Starting from version 4.2, Oracle NoSQL now offers drivers for Node.js and Python, in addition to the existing ones for Java, C, and C++; this is good news for data science people, like myself, since we are normally not accustomed to code in Java or C/C++. So, I thought to build a short demo project, putting into test both the new drivers as well as some recently acquired skills on IoT development and Node-RED in particular.
In this post we will walk through building a demo application, in which we get processor temperature measurements from a Raspberry Pi and store them to a remotely-hosted Oracle NoSQL database using a Node-RED flow; we will also get a quick glimpse at the Python driver, using it to write rows in Oracle NoSQL outside the main Node-RED flow.
Prerequisites & system configuration
Here is what we will use:
- Raspberry Pi 3
- Oracle NoSQL v4.3.10 (hosted in an Oracle Big Data Lite VM instance)
- Node.js v6.9.5 LTS
- Node-RED v0.16.2 (you may have issues with older versions)
- Python 2.7
- The nosqldb-oraclejs Node.js package v4.3.10 (install with
npm
) - The nosqldb Python package v4.3.10 (install with
pip
)
Despite the claims in the documentation, we need Python 2.7 – Python 2.6 will not work (see the discussion here); Also, the host running Oracle NoSQL must be known by name to the other devices involved (the IP will not suffice – see the discussion here), so we need to add the following entry to Pi’s /etc/hosts file:
192.168.70.74 bigdatalite.localdomain
Overview & preliminaries
Our application will involve two tables in Oracle NoSQL: a parent table named devices
, holding information about the device ID (MAC address), type, and location; and a child table named measurements
, holding the timestamped measurements from a particular device. Here are the necessary DDL statements from the kvlite console:
[oracle@bigdatalite ~]$ java -jar $KVHOME/lib/kvstore.jar runadmin -port 5000 -host localhost kv-> connect store -name kvstore Connected to kvstore at localhost:5000. kv-> execute "CREATE TABLE devices ( -> device_id STRING, -> type STRING, -> location STRING, -> PRIMARY KEY (device_id) -> )"; Statement completed successfully kv-> execute "CREATE TABLE devices.measurements ( -> time STRING, -> temperature DOUBLE, -> PRIMARY KEY (time) -> )"; Statement completed successfully kv-> show tables; Tables: [...] devices devices.measurements [...]

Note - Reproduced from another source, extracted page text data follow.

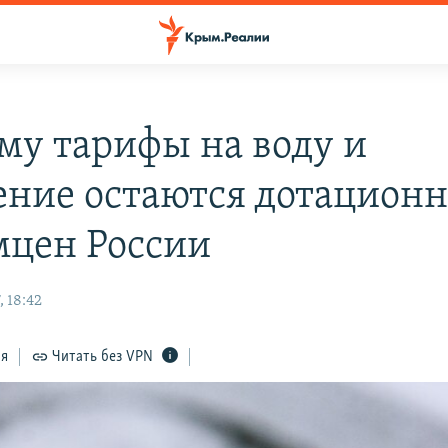
му тарифы на воду и
ение остаются дотацион
мцен России
 18:42
ся
Читать без VPN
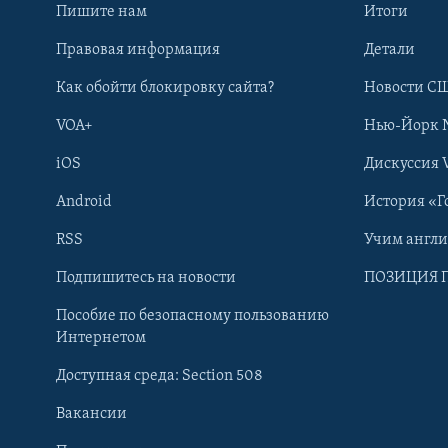
Пишите нам
Итоги
Правовая информация
Детали
Как обойти блокировку сайта?
Новости СШ
VOA+
Нью-Йорк 
iOS
Дискуссия 
Android
История «Г
RSS
Учим англ
Learning English
Подпишитесь на новости
ПОЗИЦИЯ 
Пособие по безопасному пользованию
СОЦИАЛЬНЫЕ СЕТИ
Интернетом
Доступная среда: Section 508
Вакансии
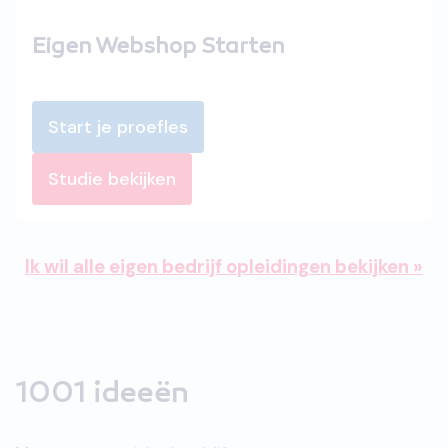
Eigen Webshop Starten
Start je proefles
Studie bekijken
Ik wil alle eigen bedrijf opleidingen bekijken »
1001 ideeën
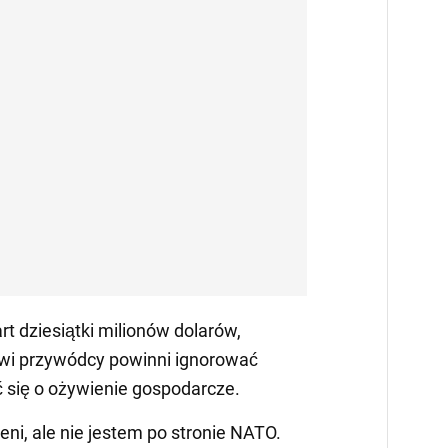
t dziesiątki milionów dolarów,
wi przywódcy powinni ignorować
ć się o ożywienie gospodarcze.
eni, ale nie jestem po stronie NATO.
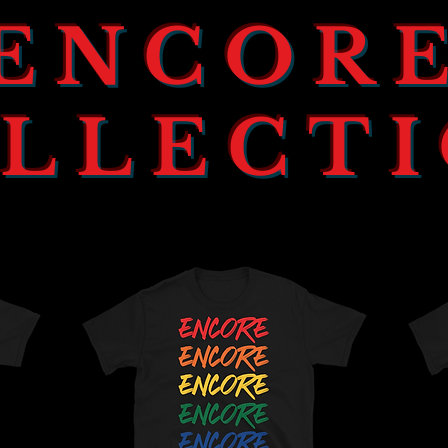
ENCOR
LLECT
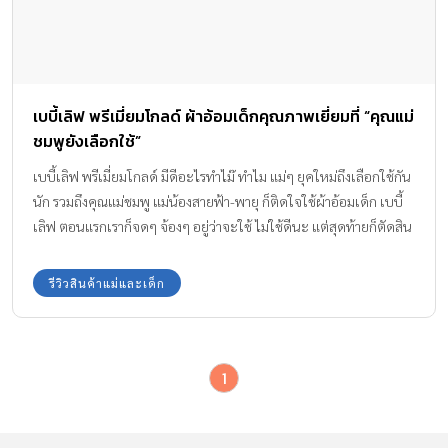
เบบี้เลิฟ พรีเมี่ยมโกลด์ ผ้าอ้อมเด็กคุณภาพเยี่ยมที่ “คุณแม่
ชมพูยังเลือกใช้”
เบบี้เลิฟ พรีเมี่ยมโกลด์ มีดีอะไรทำไม๊ ทำไม แม่ๆ ยุคใหม่ถึงเลือกใช้กัน
นัก รวมถึงคุณแม่ชมพู แม่น้องสายฟ้า-พายุ ก็ติดใจใช้ผ้าอ้อมเด็ก เบบี้
เลิฟ ตอนแรกเราก็จดๆ จ้องๆ อยู่ว่าจะใช้ ไม่ใช้ดีนะ แต่สุดท้ายก็ตัดสิน
ใจไปซื้อมาใช้ ขอบอกว่าทั้งแม่ ทั้งลูกเลิฟมากกับ “เบบี้เลิฟ พรีเมี่ยม
โกลด์”
รีวิวสินค้าแม่และเด็ก
1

Notice that, although in the second DDL statement above it appears that our measurements
table has only the time
field as its primary key, the fact that it is a child table of devices
means that the parent’s primary key is included , not only as a field, but as a primary key as well:
kv-> execute "DESCRIBE AS JSON TABLE devices.measurements" { "type" : "table", "name" : "measurements", "owner" : null, "parent" : "devices", "shardKey" : [ "device_id" ], "primaryKey" : [ "device_id", "time" ], "fields" : [ { "name" : "device_id", "type" : "STRING", "nullable" : false, "default" : null }, { "name" : "time", "type" : "STRING", "nullable" : false, "default" : null }, { "name" : "temperature", "type" : "DOUBLE", "nullable" : true, "default" : null } ] }
This makes our demo project scalable in a real situation with possibly hundreds of devices, since the combination of MAC address (device_id
) and timestamp will always be unique, hence there is no danger of record loss due to primary key duplication. This is also the reason why we keep our time
field as type STRING instead of TIMESTAMP, since the latter type cannot be used as a table primary key in Oracle NoSQL.
Get the MAC address of the Pi
Getting the MAC address of our Pi is straightforward in Node.js:
pi@raspberrypi:~ $ node > require('os'); [...] > tt = os.networkInterfaces() { lo: [ { address: '127.0.0.1', netmask: '255.0.0.0', family: 'IPv4', mac: '00:00:00:00:00:00', internal: true }, { address: '::1', netmask: 'ffff:ffff:ffff:ffff:ffff:ffff:ffff:ffff', family: 'IPv6', mac: '00:00:00:00:00:00', scopeid: 0, internal: true } ], eth0: [ { address: '192.168.70.73', netmask: '255.255.255.0', family: 'IPv4', mac: 'b8:27:eb:0a:0e:e8', internal: false }, { address: 'fe80::7a93:3806:deea:da60', netmask: 'ffff:ffff:ffff:ffff::', family: 'IPv6', mac: 'b8:27:eb:0a:0e:e8', scopeid: 2, internal: false } ] } > tt.eth0[0].mac 'b8:27:eb:0a:0e:e8'
Proxy server and Python driver
Before proceeding to the Node-RED flow for capturing and storing our measurements, notice that we now have enough information to populate our parent table devices
with the first entry. For test & demonstration purposes, we choose to do it using the Python driver.
Both Python & Node.js drivers require a lightweight proxy server in order to communicate with Oracle NoSQL; the necessary jar files are already included in the respective packages nosqldb (Python) and nosqldb-oraclejs (Node.js), so we first need to provide their location in the CLASSPATH environment variable (empty by default in Pi) and then start the proxy:
pi@raspberrypi:~ $ export CLASSPATH="/usr/local/lib/python2.7/dist-packages/nosqldb/kvproxy/lib/*" pi@raspberrypi:~ $ java oracle.kv.proxy.KVProxy -port 7010 -helper-hosts 192.168.70.74:5000 -store kvstore Feb 08, 2017 4:35:55 PM oracle.kv.proxy.KVProxy <init> INFO: PS: Starting KVProxy server Feb 08, 2017 4:35:55 PM oracle.kv.proxy.KVProxy <init> INFO: PS: Connect to Oracle NoSQL Database kvstore nodes : 192.168.70.74:5000 Feb 08, 2017 4:35:56 PM oracle.kv.proxy.KVProxy <init> INFO: PS: ... connected successfully Feb 08, 2017 4:35:58 PM oracle.kv.proxy.KVProxy startServer INFO: PS: Starting listener ( Half-Sync/Half-Async server - 20 no of threads on port 7010, version 4.3.10, protocol version 3)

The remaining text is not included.